So if I'm eligible to apply in 28 days and booked an appointment now, so long as my appointment falls after I'm eligible to re-apply, I can go ahead and request an appointment, for example, today, even though I'm not yet eligible? Just trying to be sure.

Thanks again.


----------



## nyclon (Apr 3, 2011)

LondonLady34 said:


> Thank you, Nyclon. The UKVI website says you can book an appointment up to 42 days in advance, but I guess that's not the waiting time (apologies for the confusion): https://www.gov.uk/ukvi-premium-service-centres/book-an-appointment.


Hmm. They've changed that recently. It used to be 42 then 28 now 42 again. 

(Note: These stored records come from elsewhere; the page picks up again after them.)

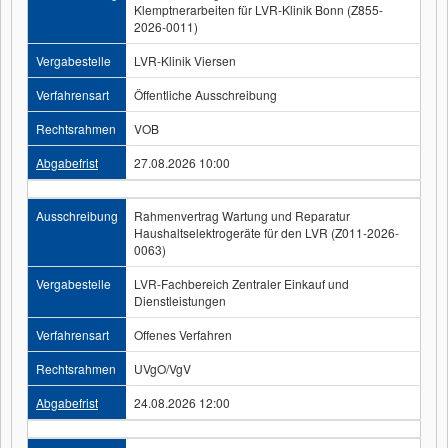
Klemptnerarbeiten für LVR-Klinik Bonn (Z855-
2026-0011)
Vergabestelle
LVR-Klinik Viersen
Verfahrensart
Öffentliche Ausschreibung
Rechtsrahmen
VOB
Abgabefrist
27.08.2026 10:00
Ausschreibung
Rahmenvertrag Wartung und Reparatur
Haushaltselektrogeräte für den LVR (Z011-2026-
0063)
Vergabestelle
LVR-Fachbereich Zentraler Einkauf und
Dienstleistungen
Verfahrensart
Offenes Verfahren
Rechtsrahmen
UVgO/VgV
Abgabefrist
24.08.2026 12:00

> So if I'm eligible to apply in 28 days and booked an appointment now, so long as my appointment falls after I'm eligible to re-apply, I can go ahead and request an appointment, for example, today, even though I'm not yet eligible? Just trying to be sure.
> 
> Thanks again.


Yes.


----------



## grasshopper33 (Mar 17, 2014)

Great info in this thread! Wondering...do we have to send a pre-paid envelope to receive our documents back like we did on the original spouse visa or do they just send them back? Thanks!!


----------



## Whatshouldwedo (Sep 29, 2013)

I think if you want your documents to be sent back by Special Delivery, you have to include a pre paid Special Delivery envelope. Otherwise they will be returned to you by Recorded Delivery.


----------



## grasshopper33 (Mar 17, 2014)

Thank you! I think I'll just skip the envelope then. Phew! It seems so much simpler than the spouse visa, and that's oddly worrying if you know what I mean.


----------